Brazil has five macro regions each with its own distinctive eco-weather system - Central West, North East, North, South East, South. These five regions are then divided into 27 states, which includes the Federal District of Brasilia, which are then split into municipalities, with their own laws and governments – over 5,500 – and then sub-divided into districts – just under 9,300.
1) Central West
2) North East
4) South East
The large tropical pink area in the middle is the Central West region which includes the states of Goiás, Mato Grosso and Mato Grosso do Sul, as well as the Federal District of Brasilia. The land is undulating and is known locally as cerrado, with mainly small trees and shrubs. Nowadays most of it has been cleared for farming – soya beans – and feeding large herds of cattle. In the South West there are the Pantanal wetlands, the home of considerable wildlife, many birds and cayman, and has about 10 million people.
The semi-arid Tropical region of the Northeast has nine states – Alagoas, Bahia, Ceara, Maranhao, Paraiba, Pernambuco, Piaui, Rio Grande de Norte and Sergipe – which are some of the hottest parts of Brazil. It is home to over 18% of the rural population and has received support from the Government with large funding programmes. Some of the states - Bahia, Pernambuco and Rio Grande de Norte - have made great strides with agriculture, tourism around the coast and industry, notably with car manufacturing – Ford -in Bahia.
The equatorial North covers the entire Amazon and is the largest region in Brazil amounting to over 45%. It includes seven states from west to east - Rondônia, Acre, Amazonas, Roraima, Pará, Amapá and Tocantins. As we all know the amazon is the largest tropical forest on the Earth and our principal lung. The forest has produced many things in the past – rubber and cocoa – and now is the home for minerals, farming and raising huge herds of cattle. There have been major problems with logging, with the government passing a series of laws to limit the rate of deforestation. The population has always been very sparse but has grown gradually over the past 40 years and now has 7% of the total.

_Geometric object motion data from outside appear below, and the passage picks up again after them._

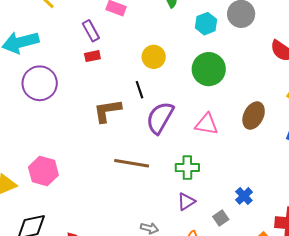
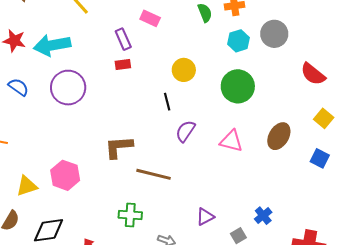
brown L-shape: (107, 111) -> (119, 147), moved
purple semicircle: (160, 118) -> (185, 131), size x0.7
green cross: (187, 168) -> (130, 215), moved

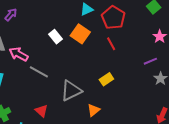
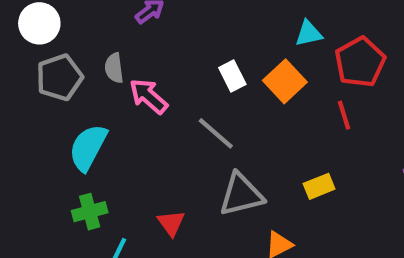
gray line: (39, 72) -> (216, 133), moved

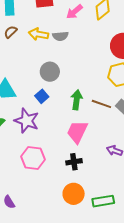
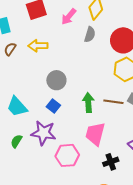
gray semicircle: (60, 36) -> (90, 35), moved, turned -56
pink hexagon: (33, 158) -> (67, 155), moved
black cross: (74, 162) -> (111, 162), moved

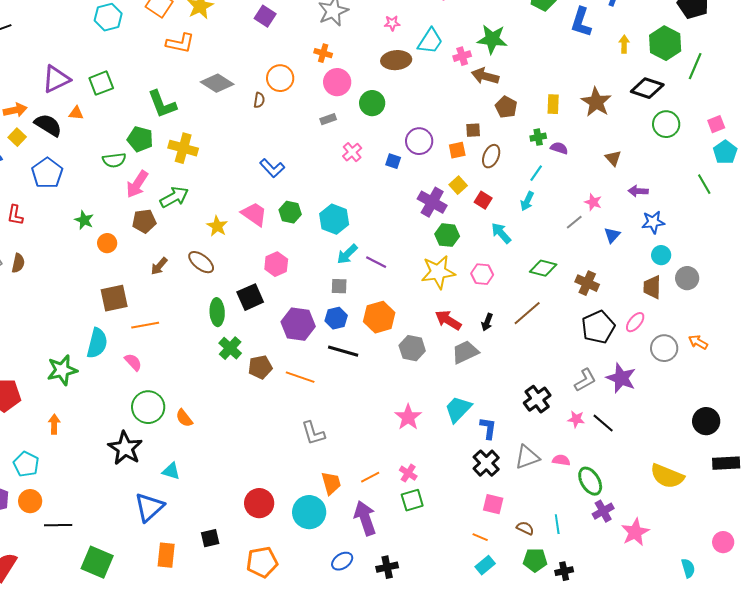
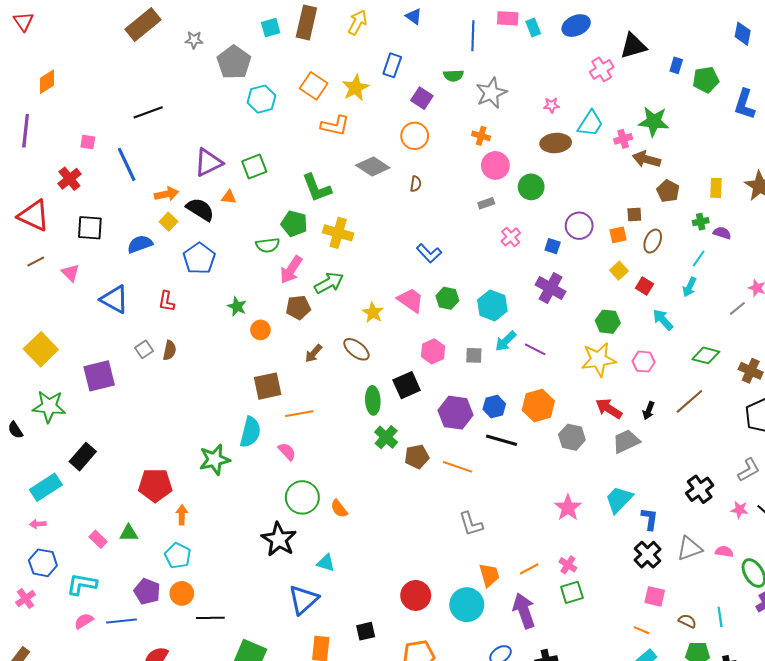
orange circle: (280, 78) -> (415, 136), moved
purple cross: (432, 202) -> (551, 288), moved
gray square: (339, 286) -> (474, 355), moved
orange arrow: (54, 424) -> (182, 515), moved

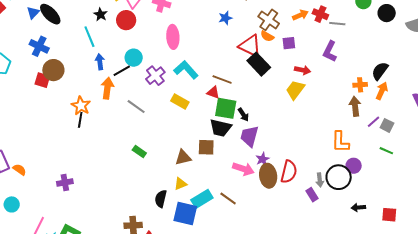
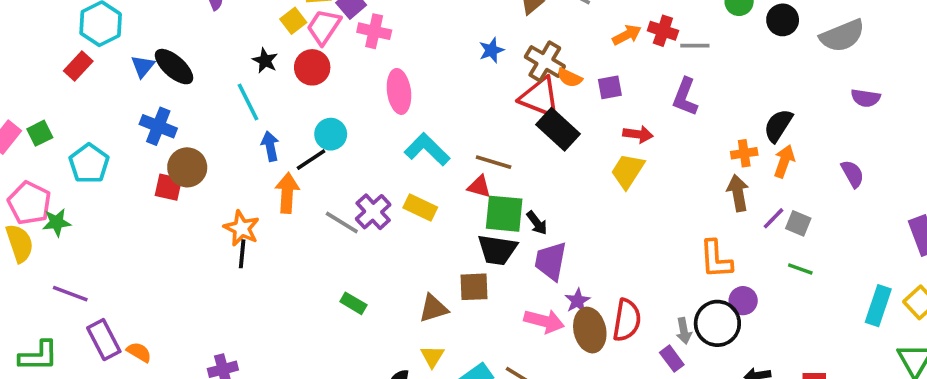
brown cross: (269, 20) -> (545, 62), moved
purple cross: (155, 76) -> (373, 212), moved
yellow triangle: (180, 184) -> (432, 356), turned -32

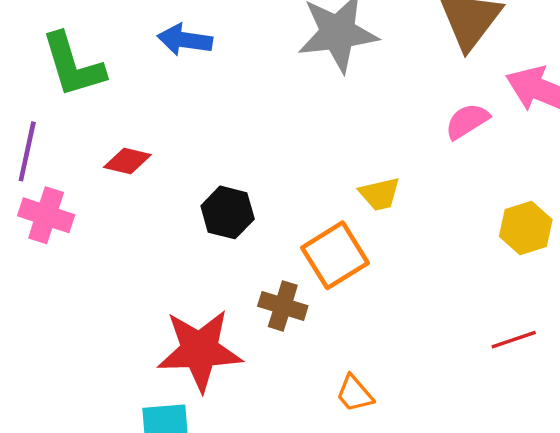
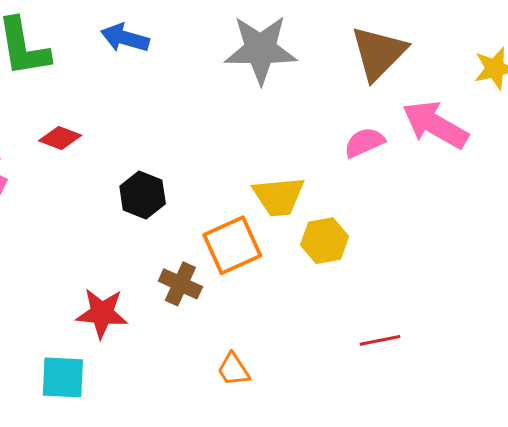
yellow trapezoid: (380, 194) -> (279, 196), size x1.4
yellow hexagon: (526, 228) -> (325, 241), moved
red star: (200, 350) -> (102, 313), size x0.7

The industrial heartland of Brazil is housed in the South East region comprising the four states of Sao Paulo, Minas Gerais, Espírito Santo and Rio de Janeiro. It is home to nearly 40% of the population and covers about 11% of the Brazil’s land mass. The main driver to the industry and population statistics is the migration from all over the world, which has created the highest living standard in Brazil, some of the densest urban populations and the most congested city streets. It also has one of the world’s largest mega cities in Sao Paulo and the state of Sao Paulo produces more than half the industrial output for the country – auto, aero, chemical, IT - plus huge quantities of a food from its massive agriculture sector.
Paraná, Rio Grande do Sul, and Santa Catarina make up the final area in the temperate South, equating to about 7% of the land mass and with 14% of the population. It is located south of the Tropic of Capricorn and kept colder than the rest of Brazil by the cold Falkland current. The region can feel very Germanic due to the high level of immigration from Germany. The coast is heavily populated with the main cities of Porto Alegre and Curitiba and as well has a very productive agricultural sector and industry that is involved with textiles and the growing Oil & Gas sector.